Over the weekend there has been extensive publicity nationally and locally regarding poor air quality in Bolsover District. Reports in the media have given the impression that an air quality problem has been identified throughout the Bolsover District Council area, which is not the case.
The problem relates to a stretch of around 200m of footpath adjacent to the A38 between Junction 28 of the M1 and Carter Lane East in South Normanton. There are no dwellings affected by this.
The Government had previously identified the A38 from the M1 junction to the Bolsover District Council boundary as being potentially above the limit for nitrogen dioxide as set out in the EU Ambient Air Quality Directive but that it was expected to fall below the limit by 2021. In March 2018 we were issued with a Ministerial Direction after the Government was challenged in the High Court by the environmental group, Client Earth.
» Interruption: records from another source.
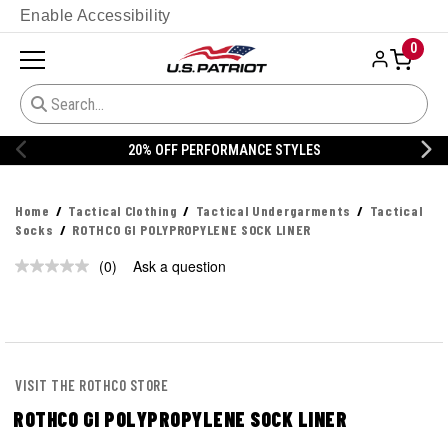
Enable Accessibility
0
20% OFF PERFORMANCE STYLES
Home
Tactical Clothing
Tactical Undergarments
Tactical
Socks
ROTHCO GI POLYPROPYLENE SOCK LINER
(0)
Ask a question
No
rating
value.
Same
page
link.
VISIT THE ROTHCO STORE
ROTHCO GI POLYPROPYLENE SOCK LINER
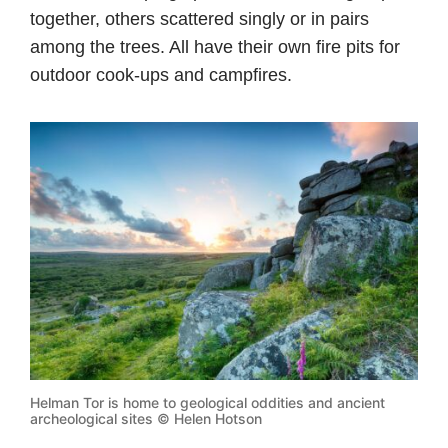
together, others scattered singly or in pairs
among the trees. All have their own fire pits for
outdoor cook-ups and campfires.
Helman Tor is home to geological oddities and ancient
archeological sites © Helen Hotson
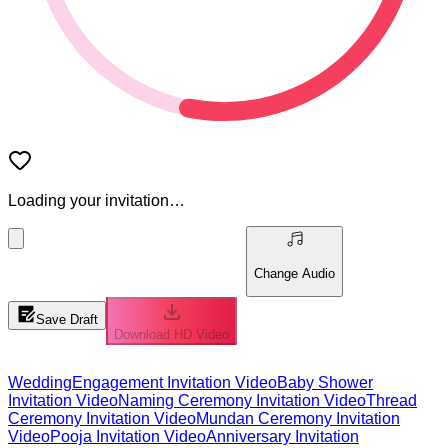
Loading your invitation…
Change Audio
Save Draft
Download HD Video
Wedding
Engagement Invitation Video
Baby Shower
Invitation Video
Naming Ceremony Invitation Video
Thread
Ceremony Invitation Video
Mundan Ceremony Invitation
Video
Pooja Invitation Video
Anniversary Invitation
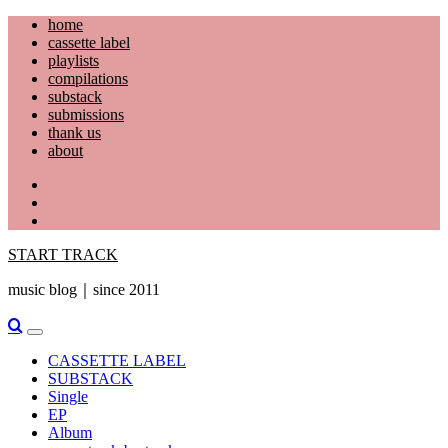
Skip
home
to
cassette label
content
playlists
compilations
substack
submissions
thank us
about
YouTube
Instagram
Facebook
START TRACK
music blog｜since 2011
Primary
Menu
CASSETTE LABEL
SUBSTACK
Single
EP
Album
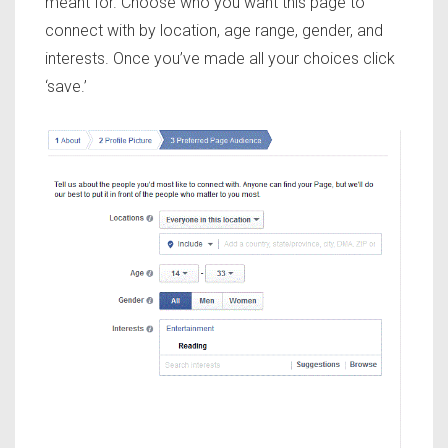
meant for. Choose who you want this page to
connect with by location, age range, gender, and
interests. Once you’ve made all your choices click
‘save.’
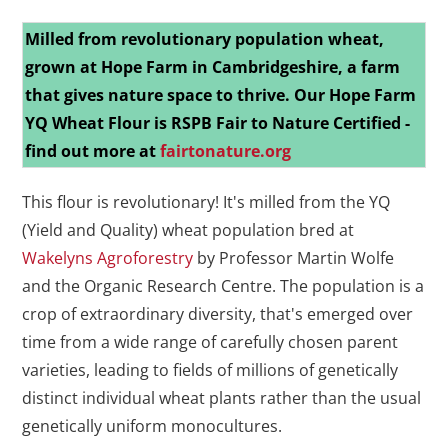
Milled from revolutionary population wheat,
grown at Hope Farm in Cambridgeshire, a farm
that gives nature space to thrive.
Our Hope Farm
YQ Wheat Flour is RSPB Fair to Nature Certified -
find out more at
fairtonature.org
This flour is revolutionary! It's milled from the YQ
(Yield and Quality) wheat population bred at
Wakelyns Agroforestry
by Professor Martin Wolfe
and the Organic Research Centre. The population is a
crop of extraordinary diversity, that's emerged over
time from a wide range of carefully chosen parent
varieties, leading to fields of millions of genetically
distinct individual wheat plants rather than the usual
genetically uniform monocultures.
We were required to look at all possible measures that could bring about compliance with the EU limit sooner than 2021. The work done by us concluded that there were no measures that could reasonably be implemented that would bring about compliance any sooner. However, the work done on behalf of the Council found that there were no areas where the public would be exposed to a nitrogen dioxide concentration above the EU limit except for the 200m length of footpath referred to above, but that compliance for this footpath was unlikely to be achieved until 2023 and not 2021 as previously suggested by the Government’s screening model.
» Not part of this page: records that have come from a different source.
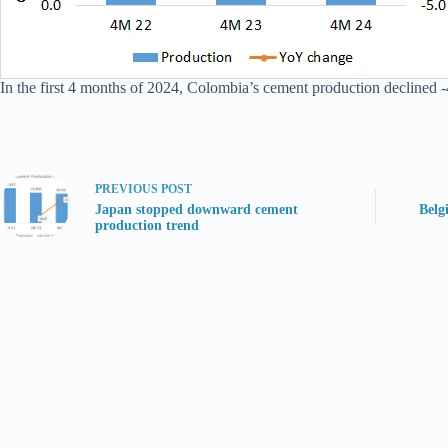
In the first 4 months of 2024, Colombia’s cement production declined -
PREVIOUS
POST
Japan stopped downward cement
Belg
production trend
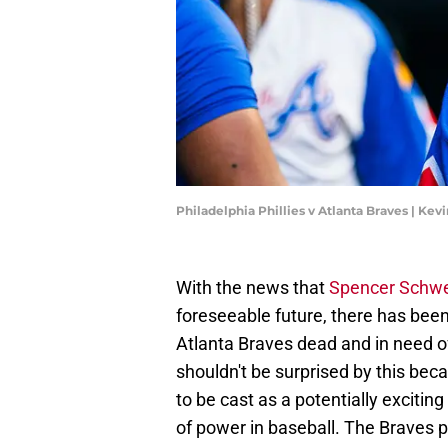
Philadelphia Phillies v Atlanta Braves | Kev
With the news that
Spencer Schwe
foreseeable future, there has been
Atlanta Braves dead and in need of
shouldn't be surprised by this bec
to be cast as a potentially excitin
of power in baseball. The Braves pr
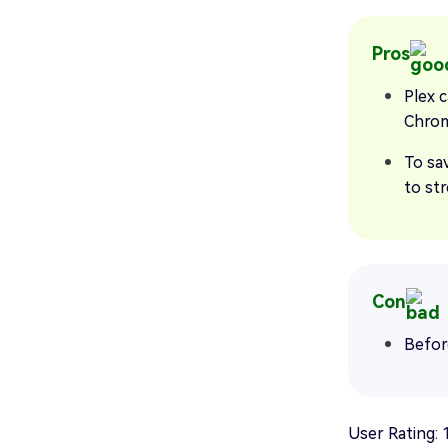
Pros
Plex c
Chrom
To sa
to str
Con
Befor
User Rating: 1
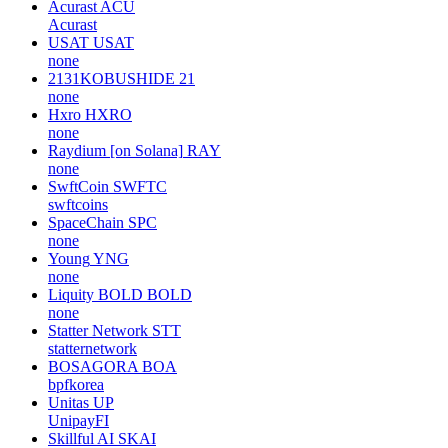
Acurast
ACU
Acurast
USAT
USAT
none
2131KOBUSHIDE
21
none
Hxro
HXRO
none
Raydium [on Solana]
RAY
none
SwftCoin
SWFTC
swftcoins
SpaceChain
SPC
none
Young
YNG
none
Liquity BOLD
BOLD
none
Statter Network
STT
statternetwork
BOSAGORA
BOA
bpfkorea
Unitas
UP
UnipayFI
Skillful AI
SKAI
It is as a result of this piece of work that the Government are now requiring us to undertake a further study to determine whether there are any steps that could be taken to achieve compliance sooner, given that there is an additional two years to implement any such measures. We have already started this work which will be undertaken in accordance with the Government guidance.
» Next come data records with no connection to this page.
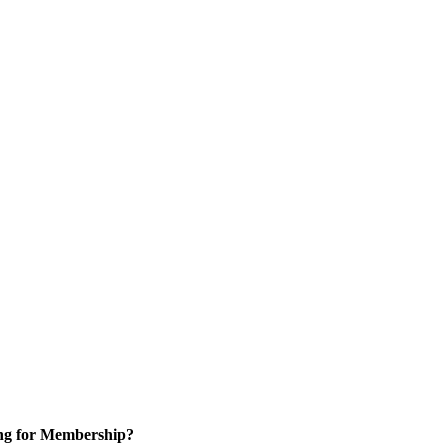
ng for Membership?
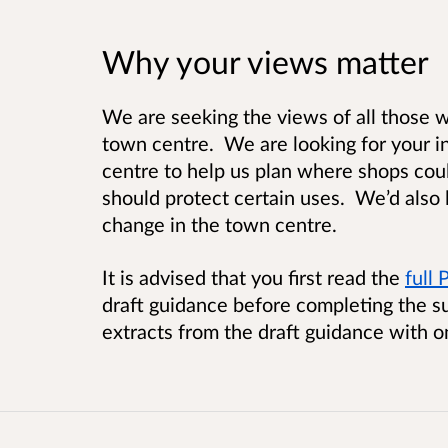
Why your views matter
We are seeking the views of all those wh
town centre. We are looking for your in
centre to help us plan where shops co
should protect certain uses. We’d also 
change in the town centre.
It is advised that you first read the
full
draft guidance before completing the s
extracts from the draft guidance with o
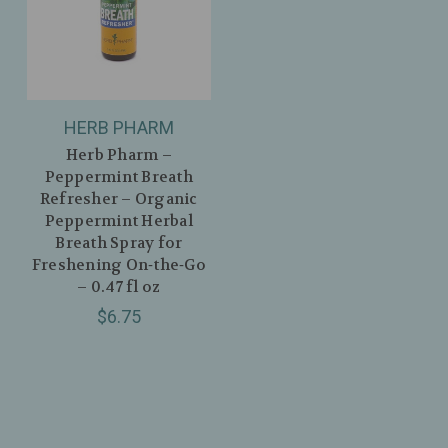
HERB PHARM
Herb Pharm –
Peppermint Breath
Refresher – Organic
Peppermint Herbal
Breath Spray for
Freshening On‑the‑Go
– 0.47 fl oz
$6.75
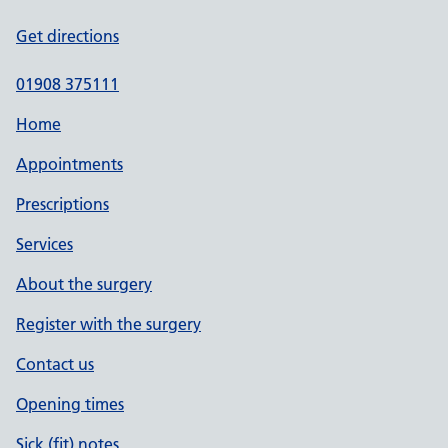
Get directions
01908 375111
Home
Appointments
Prescriptions
Services
About the surgery
Register with the surgery
Contact us
Opening times
Sick (fit) notes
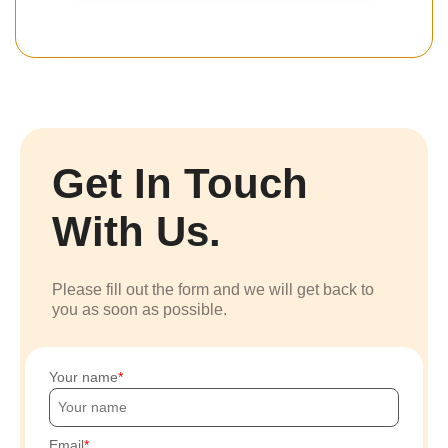
Get In Touch
With Us.
Please fill out the form and we will get back to
you as soon as possible.
Your name
Email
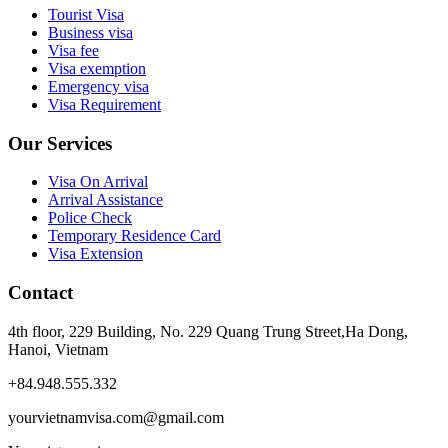
Tourist Visa
Business visa
Visa fee
Visa exemption
Emergency visa
Visa Requirement
Our Services
Visa On Arrival
Arrival Assistance
Police Check
Temporary Residence Card
Visa Extension
Contact
4th floor, 229 Building, No. 229 Quang Trung Street,Ha Dong,
Hanoi, Vietnam
+84.948.555.332
yourvietnamvisa.com@gmail.com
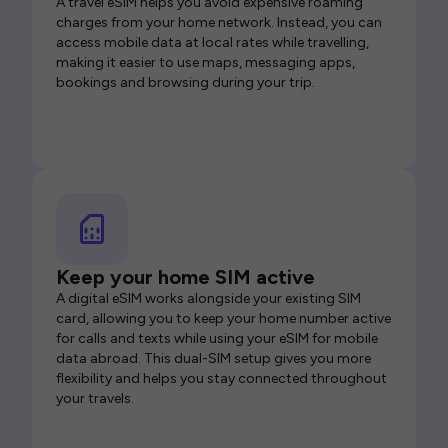
A travel eSIM helps you avoid expensive roaming
charges from your home network. Instead, you can
access mobile data at local rates while travelling,
making it easier to use maps, messaging apps,
bookings and browsing during your trip.
Keep your home SIM active
A digital eSIM works alongside your existing SIM
card, allowing you to keep your home number active
for calls and texts while using your eSIM for mobile
data abroad. This dual-SIM setup gives you more
flexibility and helps you stay connected throughout
your travels.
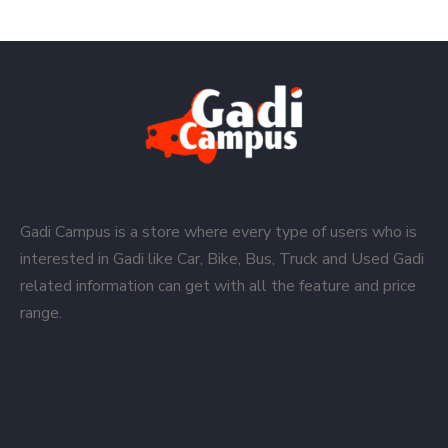
Gadi Campus is a store where every type of users who is
interested in Gadi like Car, Bike, Bus, Truck and Used Gadi
related information can get with all the feature and price
range.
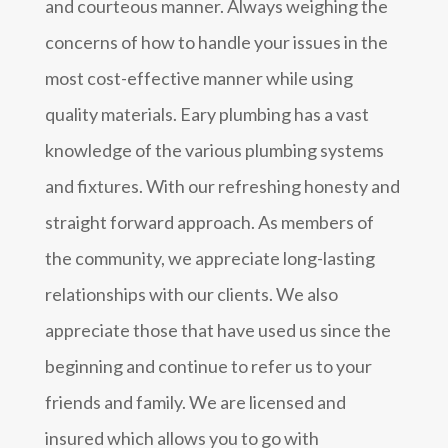
and courteous manner. Always weighing the
concerns of how to handle your issues in the
most cost-effective manner while using
quality materials. Eary plumbing has a vast
knowledge of the various plumbing systems
and fixtures. With our refreshing honesty and
straight forward approach. As members of
the community, we appreciate long-lasting
relationships with our clients. We also
appreciate those that have used us since the
beginning and continue to refer us to your
friends and family. We are licensed and
insured which allows you to go with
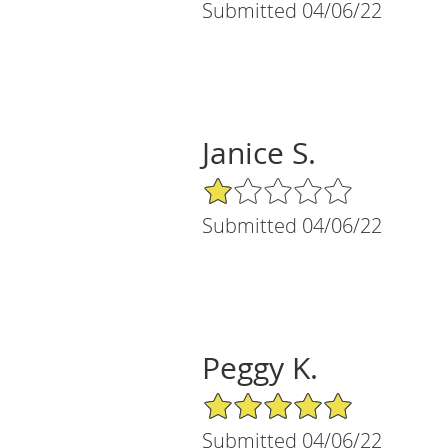
Submitted 04/06/22
Janice S.
1/5 Star Rating
Submitted 04/06/22
Peggy K.
5/5 Star Rating
Submitted 04/06/22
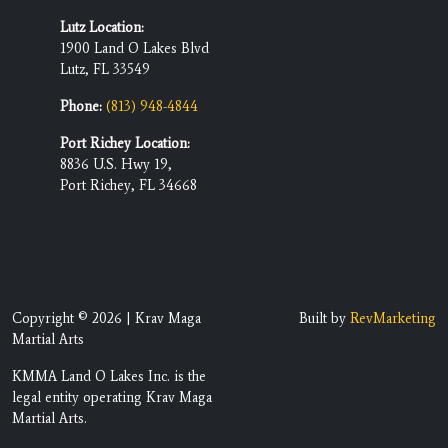
Lutz Location:
1900 Land O Lakes Blvd
Lutz, FL 33549
Phone:
(813) 948-4844
Port Richey Location:
8836 U.S. Hwy 19,
Port Richey, FL 34668
Copyright © 2026 | Krav Maga
Built by
RevMarketing
Martial Arts
KMMA Land O Lakes Inc. is the
legal entity operating Krav Maga
Martial Arts.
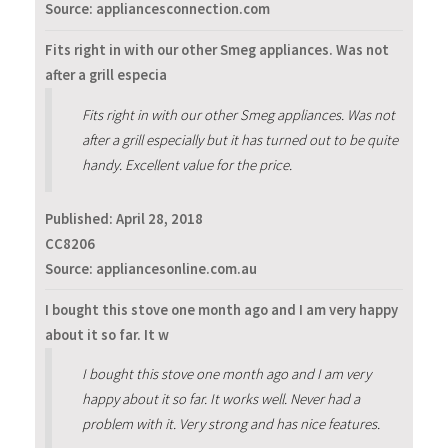
Source: appliancesconnection.com
Fits right in with our other Smeg appliances. Was not
after a grill especia
Fits right in with our other Smeg appliances. Was not
after a grill especially but it has turned out to be quite
handy. Excellent value for the price.
Published:
April 28, 2018
CC8206
Source: appliancesonline.com.au
I bought this stove one month ago and I am very happy
about it so far. It w
I bought this stove one month ago and I am very
happy about it so far. It works well. Never had a
problem with it. Very strong and has nice features.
It is worth noting that whilst we have a statutory duty to assess and take steps to bring about an improvement in air quality where necessary, this only relates to sensitive properties such as houses or schools. We are not required to assess air quality in open spaces such as footpaths beside busy roads where there are no houses, for example. The work the Government are requiring us to undertake is additional to our normal local air quality management duties.
We operate an extensive network of nitrogen dioxide monitors at 30 strategic locations throughout the District and without exception the annual mean nitrogen dioxide concentration has been below the UK air quality standard at all locations every year since 2013.